In the listing below, find each line that holds the string "vergeten" and copy it.

**LISTED RECORDS**
━━━━━━━━
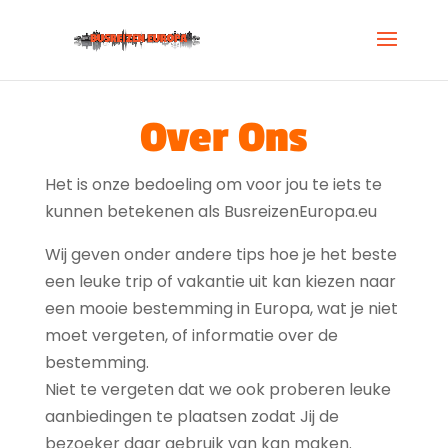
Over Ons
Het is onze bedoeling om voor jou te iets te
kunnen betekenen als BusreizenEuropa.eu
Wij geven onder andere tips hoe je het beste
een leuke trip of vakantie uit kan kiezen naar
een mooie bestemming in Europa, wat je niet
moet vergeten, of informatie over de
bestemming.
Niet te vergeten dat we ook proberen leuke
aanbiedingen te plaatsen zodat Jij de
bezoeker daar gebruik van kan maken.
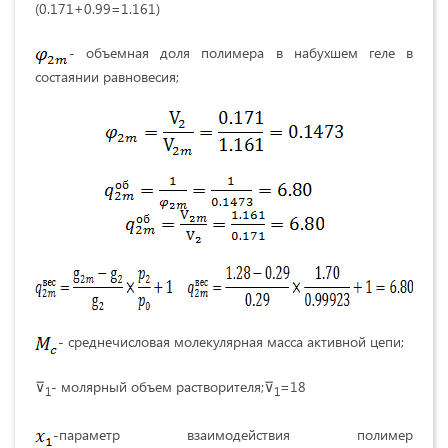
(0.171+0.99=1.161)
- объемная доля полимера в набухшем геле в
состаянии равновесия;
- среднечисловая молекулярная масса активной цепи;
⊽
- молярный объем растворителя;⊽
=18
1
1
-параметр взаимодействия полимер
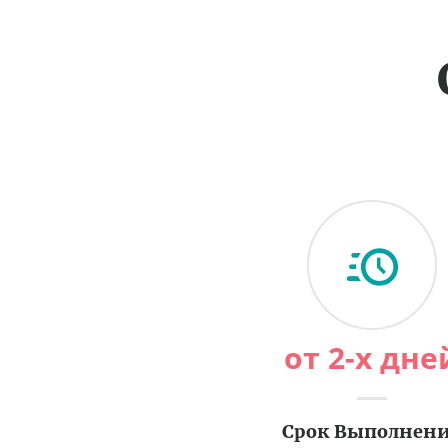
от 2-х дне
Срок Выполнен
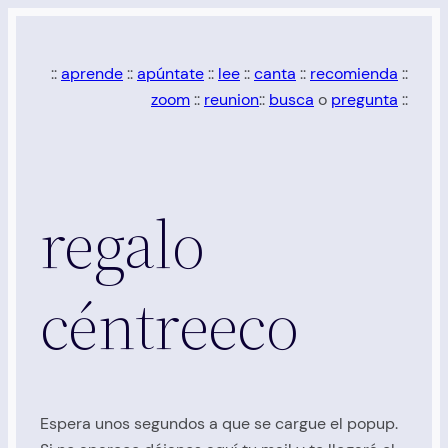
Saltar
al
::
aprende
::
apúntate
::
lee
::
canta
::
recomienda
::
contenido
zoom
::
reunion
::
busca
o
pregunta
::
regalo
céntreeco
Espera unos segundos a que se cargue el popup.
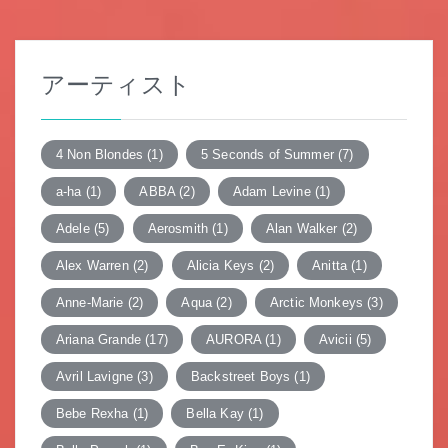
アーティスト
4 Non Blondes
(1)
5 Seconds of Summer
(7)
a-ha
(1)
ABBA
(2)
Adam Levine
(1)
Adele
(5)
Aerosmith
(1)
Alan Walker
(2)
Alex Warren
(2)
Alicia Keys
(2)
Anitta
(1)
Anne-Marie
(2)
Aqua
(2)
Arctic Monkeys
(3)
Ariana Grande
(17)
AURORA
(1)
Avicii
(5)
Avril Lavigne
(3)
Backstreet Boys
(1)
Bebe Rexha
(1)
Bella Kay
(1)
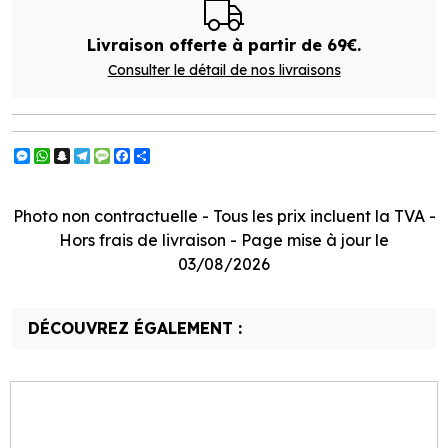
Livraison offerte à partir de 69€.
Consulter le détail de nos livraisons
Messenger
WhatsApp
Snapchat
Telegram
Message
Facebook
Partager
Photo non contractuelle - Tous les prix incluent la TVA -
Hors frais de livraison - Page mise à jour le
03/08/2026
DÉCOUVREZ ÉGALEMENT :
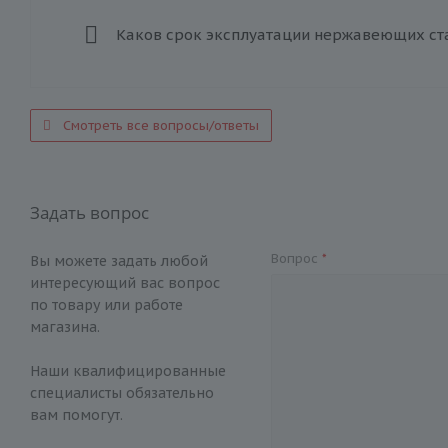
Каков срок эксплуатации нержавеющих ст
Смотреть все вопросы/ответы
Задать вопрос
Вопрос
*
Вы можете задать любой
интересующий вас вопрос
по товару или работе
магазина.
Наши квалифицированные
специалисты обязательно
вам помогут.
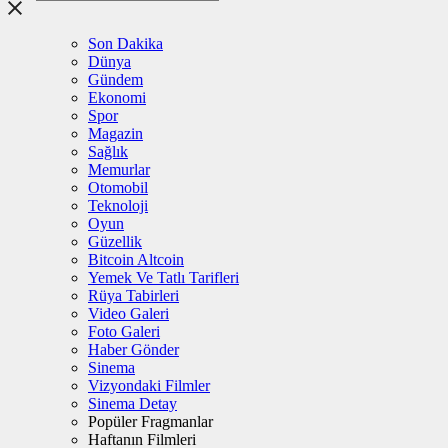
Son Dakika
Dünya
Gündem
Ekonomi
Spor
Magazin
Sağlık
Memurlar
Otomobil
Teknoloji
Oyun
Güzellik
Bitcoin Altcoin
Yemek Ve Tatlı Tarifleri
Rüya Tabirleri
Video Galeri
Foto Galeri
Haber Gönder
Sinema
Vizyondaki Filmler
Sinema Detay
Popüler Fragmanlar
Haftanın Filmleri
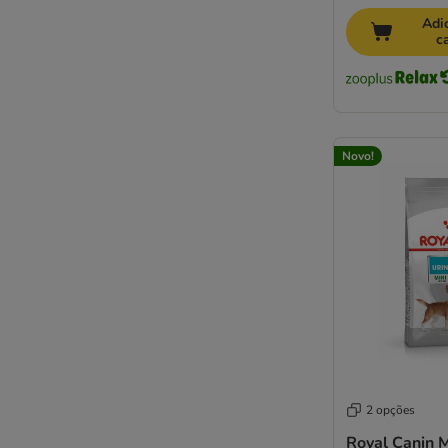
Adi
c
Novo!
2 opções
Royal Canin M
━━━━━━━━
**ANSWER SPACE**
moet vergeten, of informatie over de
Niet te vergeten dat we ook proberen leuke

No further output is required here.